Мама до сих пор живет с Севой. Тот так и не защитился. Страшно ропщет, в отличие от нас с папой, когда мама устремляется на очередное доброе дело.
— Римма, — брюзжит он, — вот ты уезжаешь искать подарок для внуков какой-то Зои, которые живут в Америке. Пусть Зоя ищет сама! В конце концов, это ее внуки. А мне нужна каша для желудка и распаренная курага для сердца. Мне скучно одному. Ты мне жена или нет?
Бедный Сева! Когда это маму останавливали доводы, тем более такие смехотворные, как распаренная курага?
С возрастом я вывела для себя такую формулу: легче любить все человечество в целом, чем отдельного человека в частности. Можно в любой момент переключиться еще на что-то, и вообще, такая любовь не подразумевает конкретики, она возвышает человека в собственных глазах.
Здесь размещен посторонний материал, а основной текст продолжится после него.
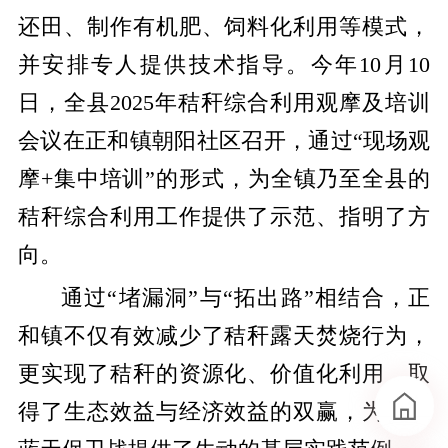
还田、制作有机肥、饲料化利用等模式，
并安排专人提供技术指导。今年10月10
日，全县2025年秸秆综合利用观摩及培训
会议在正和镇朝阳社区召开，通过“现场观
摩+集中培训”的形式，为全镇乃至全县的
秸秆综合利用工作提供了示范、指明了方
向。
通过“堵漏洞”与“拓出路”相结合，正
和镇不仅有效减少了秸秆露天焚烧行为，
更实现了秸秆的资源化、价值化利用，取
得了生态效益与经济效益的双赢，为全县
Это вид платонической и абстрактной любви, которая ничего не стоит ее обладателю! И точно также ясно для меня, что моя любовь исполнена конкретики.
Мой муж, мое продолжение, маму не очаровал. Возможно потому, что сам не был ею очарован. Кстати, это скорее исключение, чем правило. А мои сыновья разочаровали бабушку тем, что не родились девочками. Парадокс? Нет, просто к этому времени Римма Сергеевна мечтала передать свои украшения внучкам, тем самым переведя их из ранга заурядных в фамильные драгоценности. А драгоценности — это же почти сокровища, не правда ли?
Дети проще относятся к бабушкиным высоким планкам. Они позволяют себе вольности в обращении с бабушкой, которую по-своему любят. Их запанибратский разговор начинается так: "Привет, ба! Куда бежим — кого спасаем?" — и никогда не длится дольше пяти минут. Они успевают за это время исчерпать себя и заканчивают словами: "Ну ты, ба, сила ваще!". В их понимании, они друзья. То, что их не расспрашивают об успехах в учебе и не гнездят за тройки по алгебре — уже повод хорошо относиться к "родокам". Так называются предки.
Предок дедушка удостаивается другого общения. Это мужской мир, только их, куда меня не всегда пускают. Но мне и без того такое счастье видеть с каким удовольствием, перебивая друг друга, они спорят до пунцовых щек или обсуждают свои дела, смеются, а иногда и гоняются друг за другом. Серьезные беседы происходят за закрытыми дверями, и папа просто спасает меня, потому что педагог из меня никакой. Но в эти минуты я еще больше чувствую, что это настоящая семья. Это сила… Ваще…
Н-да, непростая это миссия — сочетать обязанности дочки и матери. А как еще познать эту жизнь?